Individuals, estates, and trusts will use Form 8960PDF and instructionsPDF to compute their Net Investment Income Tax. For individuals, the tax will be reported on, and paid with, the Form 1040. For estates and trusts, the tax will be reported on, and paid with, the Form 1041.

Who is subject to 3.8 Medicare tax? ›

The NIIT only affects individuals, trusts and estates, and any entities with pass-through income from investments, for e.g. tax partnerships and S-corporations.

Does 3.8% tax apply to sale of a home? ›

The parameters described above imply that the only time a home sale may be subject to the tax is if (1) the taxpayer's MAGI exceeds the $200,000/$250,000 threshold, and (2) the taxpayer engages in the sale of a principal residence resulting in a capital gain greater than $250,000 (if single) or $500,000 (if married), ...

What capital gains are not subject to NIIT? ›

Net investment income generally does not include wages, unemployment compensation, Social Security Benefits, alimony, and most self-employment income. Additionally, net investment income does not include any gain on the sale of a personal residence that is excluded from gross income for regular income tax purposes.

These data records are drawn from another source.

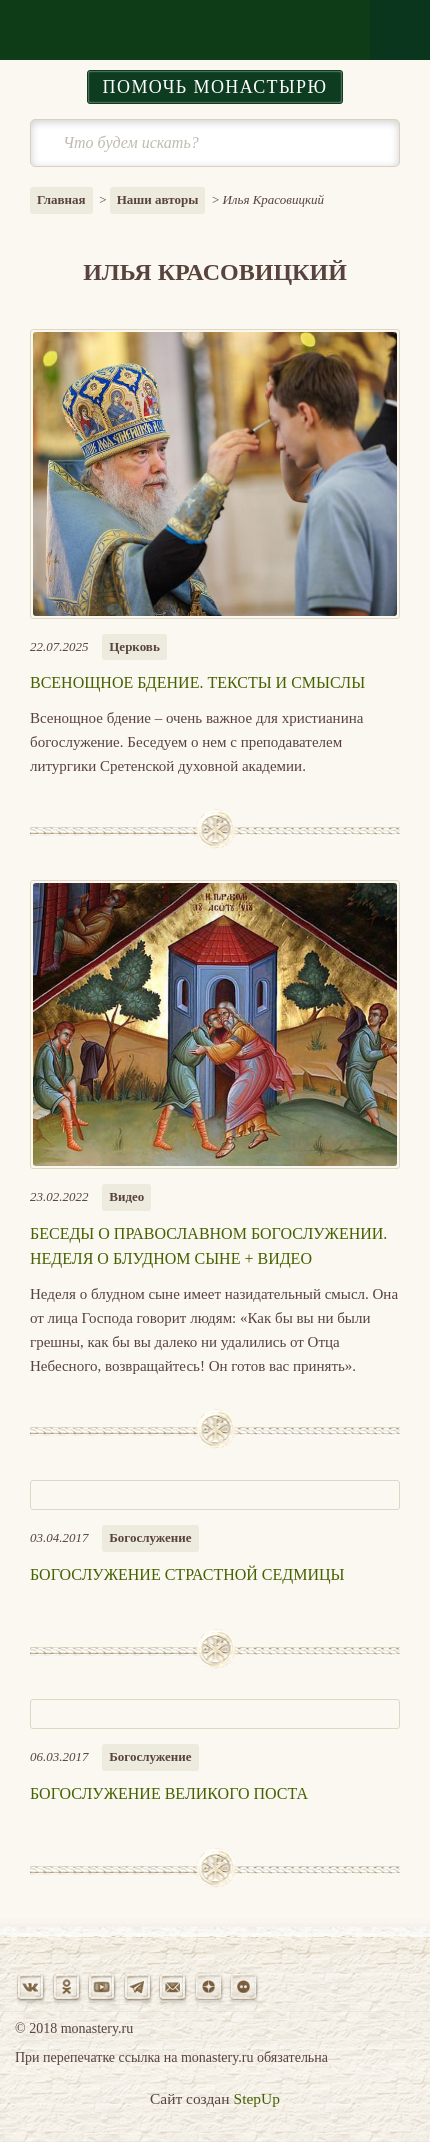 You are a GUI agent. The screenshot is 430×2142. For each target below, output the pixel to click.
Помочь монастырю (215, 87)
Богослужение (150, 1537)
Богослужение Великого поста (169, 1793)
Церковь (134, 646)
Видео (126, 1196)
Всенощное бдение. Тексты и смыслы (197, 682)
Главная (61, 199)
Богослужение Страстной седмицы (187, 1574)
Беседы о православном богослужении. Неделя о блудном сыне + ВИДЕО (208, 1246)
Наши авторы (158, 199) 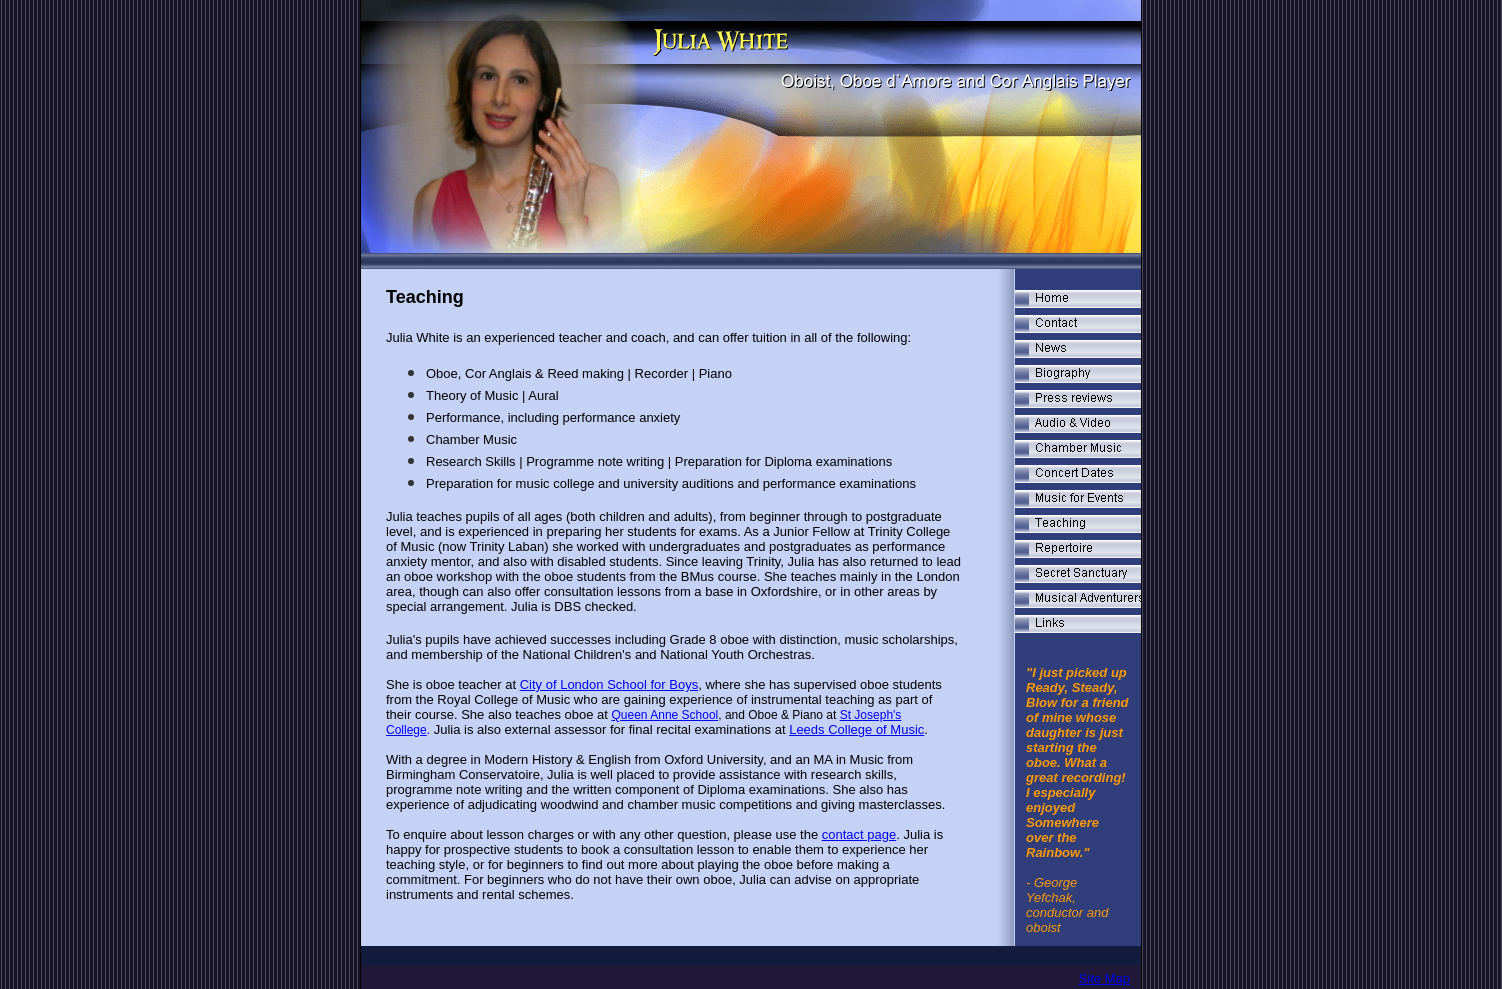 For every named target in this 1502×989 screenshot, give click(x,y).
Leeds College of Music (856, 729)
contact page (859, 834)
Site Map (1104, 978)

Who has to pay NIIT tax? ›

The net investment income tax (NIIT) is a 3.8% tax that kicks in if you have investment income and your income exceeds $200,000 for single filers, $250,000 for those married filing jointly or $125,000 for those married filing separately.

How much investment income is tax free? ›

Here are the MAGI thresholds for net investment income tax:
Filing statusMAGI threshold
Single$200,000
Married filing jointly$250,000
Married filing separately$125,000

What is the NIIT tax for 2024? ›

All About the Net Investment Income Tax

More specifically, this applies to the lesser of your net investment income or the amount by which your modified adjusted gross income (MAGI) surpasses the filing status-based thresholds the IRS imposes. The NIIT is set at 3.8% for 2024, as it was for 2023.

What is the 3.8 investment tax for 2024? ›

However, with proactive planning, you may be able to reduce the amount you owe on your 2024 federal income tax return. The 3.8% NIIT is applied to the lesser of: The amount by which your modified adjust gross income (MAGI) exceeds the applicable threshold, or. Your net investment income.

What is the additional 3.8 tax on capital gains? ›

Overview of the NIIT

The NIIT is equal to 3.8% of the net investment income of individuals, estates, and certain trusts. Net investment income includes interest, dividends, annuities, royalties, certain rents, and certain other passive business income not subject to the corporate tax.

Are Roth conversions included in NIit? ›

The excess of MAGI over the applicable threshold amount (ATA). nor MAGI, so it does not create or increase a taxpayer's NIIT. Therefore, a taxpayer can use a Roth IRA conversion to keep future income out of higher brackets and eliminate all future NIIT on IRA distributions.

What is exempt from NIit? ›

The NIIT doesn't apply to wages, unemployment compensation, or income from a nonpassive business. The NIIT also doesn't apply to certain types of income that taxpayers can The NIIT doesn't apply to wages, unemployment compensation, or income from a nonpassive business.

What triggers the IRS form 8960? ›

Attach Form 8960 to your return if your modified adjusted gross income (MAGI) is greater than the applicable threshold amount. Use Form 8960 to figure the amount of your Net Investment Income Tax (NIIT).